Yeah, that is super interesting, and I definitely that's very underappreciated, Martin. I guess as we're wrapping up here, my last question, maybe focus on the balance sheet. How much cash and equivalents, and maybe talk about the Canadian funding that allows you know, additional capacity here. Yeah.

Martin Hogan
Senior Director of Strategic Finance and Investor Relations, AbCellera Biologics

Yeah, absolutely. We are sitting at the end of last year, so a few months ago, so wouldn't have changed much, on about $700 million in cash equivalents, marketable securities, and committed government funding. When you look at our, you know, operating cash burn, having completed our investments in the facility and in the platform largely last year, we're probably somewhere around $120-$130 million in cash, operating cash usage per year. That includes preclinical studies and, to a degree, phase I studies as well. Well capitalized to carry out advancing this pipeline through the clinic, into the clinic for several years to come. I think officially we say for, you know, that's enough for 3+ years of moving this strategy forward at full steam.

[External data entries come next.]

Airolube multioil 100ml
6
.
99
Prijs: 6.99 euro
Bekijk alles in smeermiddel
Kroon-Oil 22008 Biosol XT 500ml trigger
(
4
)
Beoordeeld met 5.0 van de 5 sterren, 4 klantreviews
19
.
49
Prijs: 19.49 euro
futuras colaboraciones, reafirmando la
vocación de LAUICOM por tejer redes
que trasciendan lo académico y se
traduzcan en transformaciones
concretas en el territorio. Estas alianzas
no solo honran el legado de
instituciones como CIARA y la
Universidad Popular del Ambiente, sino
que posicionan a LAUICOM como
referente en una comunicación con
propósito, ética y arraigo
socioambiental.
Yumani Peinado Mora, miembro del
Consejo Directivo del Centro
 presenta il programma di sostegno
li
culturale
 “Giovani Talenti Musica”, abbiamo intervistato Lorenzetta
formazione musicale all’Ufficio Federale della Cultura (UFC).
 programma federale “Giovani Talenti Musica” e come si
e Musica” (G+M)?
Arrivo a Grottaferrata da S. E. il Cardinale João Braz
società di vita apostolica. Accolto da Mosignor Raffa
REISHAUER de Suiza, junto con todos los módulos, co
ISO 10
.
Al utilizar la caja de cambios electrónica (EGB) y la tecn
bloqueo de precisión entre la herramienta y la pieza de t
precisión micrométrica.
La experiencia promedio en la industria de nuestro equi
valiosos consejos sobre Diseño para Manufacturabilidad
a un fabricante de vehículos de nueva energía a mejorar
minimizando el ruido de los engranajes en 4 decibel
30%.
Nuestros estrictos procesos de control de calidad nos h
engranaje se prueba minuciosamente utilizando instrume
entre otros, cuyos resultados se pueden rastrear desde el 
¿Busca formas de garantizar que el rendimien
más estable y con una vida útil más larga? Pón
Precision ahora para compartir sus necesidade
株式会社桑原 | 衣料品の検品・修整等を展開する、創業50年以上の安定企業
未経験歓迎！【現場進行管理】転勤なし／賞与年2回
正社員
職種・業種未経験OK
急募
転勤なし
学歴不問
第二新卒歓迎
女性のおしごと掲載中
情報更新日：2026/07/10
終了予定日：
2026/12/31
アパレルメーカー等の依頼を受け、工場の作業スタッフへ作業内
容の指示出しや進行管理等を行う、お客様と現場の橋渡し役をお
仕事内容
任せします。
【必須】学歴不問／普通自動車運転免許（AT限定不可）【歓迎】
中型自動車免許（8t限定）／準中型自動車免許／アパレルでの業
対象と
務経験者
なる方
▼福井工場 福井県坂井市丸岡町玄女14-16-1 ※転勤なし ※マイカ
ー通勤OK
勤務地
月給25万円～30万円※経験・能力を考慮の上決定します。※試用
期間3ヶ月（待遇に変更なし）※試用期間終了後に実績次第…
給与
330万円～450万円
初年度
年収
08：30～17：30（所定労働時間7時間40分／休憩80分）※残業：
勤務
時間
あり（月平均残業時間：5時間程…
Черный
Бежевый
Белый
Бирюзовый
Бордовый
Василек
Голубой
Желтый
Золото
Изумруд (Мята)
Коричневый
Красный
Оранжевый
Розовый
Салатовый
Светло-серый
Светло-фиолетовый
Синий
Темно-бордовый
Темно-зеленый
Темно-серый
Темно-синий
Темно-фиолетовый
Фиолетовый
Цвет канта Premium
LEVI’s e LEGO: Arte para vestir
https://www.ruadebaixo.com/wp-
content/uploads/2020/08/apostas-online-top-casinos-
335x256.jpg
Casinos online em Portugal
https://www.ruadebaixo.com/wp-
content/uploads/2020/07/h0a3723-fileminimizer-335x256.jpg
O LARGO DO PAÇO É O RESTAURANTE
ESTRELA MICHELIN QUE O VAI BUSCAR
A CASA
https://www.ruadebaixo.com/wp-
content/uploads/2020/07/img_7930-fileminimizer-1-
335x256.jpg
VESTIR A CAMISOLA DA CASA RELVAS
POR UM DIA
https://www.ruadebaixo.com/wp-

The funding from the governments of Canada and British Columbia really is there to, in a win-win fashion, make sure that we as a Canadian biotech company, as an anchor company in Vancouver, British Columbia, can build out a domestic capability to discover and develop drugs. It is fully in line with our strategy and supports explicitly also up to 17 programs through phase I clinical trials, right? That capital is not just theoretically available for us, it is there to do exactly the things that we're looking to do under our strategy. Right. Now having said that, the

You know, if we succeed, you know, not beyond our wildest dreams, but if we succeed as in our, you know, firm hopes, and we successfully advance programs into pivotal trials, you know, we may be creating an opportunity to, you know, to invite additional investors on board on the back of, you know, positive data. In principle, we're very well capitalized to, you know, to move forward without, you know, without needing to deprioritize activities that we know are inherently high value.

Scott Schoenhaus
Managing Director and Equity Research Analyst, KeyBanc Capital Markets

Great. We'll wrap it up there. Thank you so much, Martin, for participating in this fireside chat.

Martin Hogan
Senior Director of Strategic Finance and Investor Relations, AbCellera Biologics

Thank you so much, Scott. It was a pleasure to be here.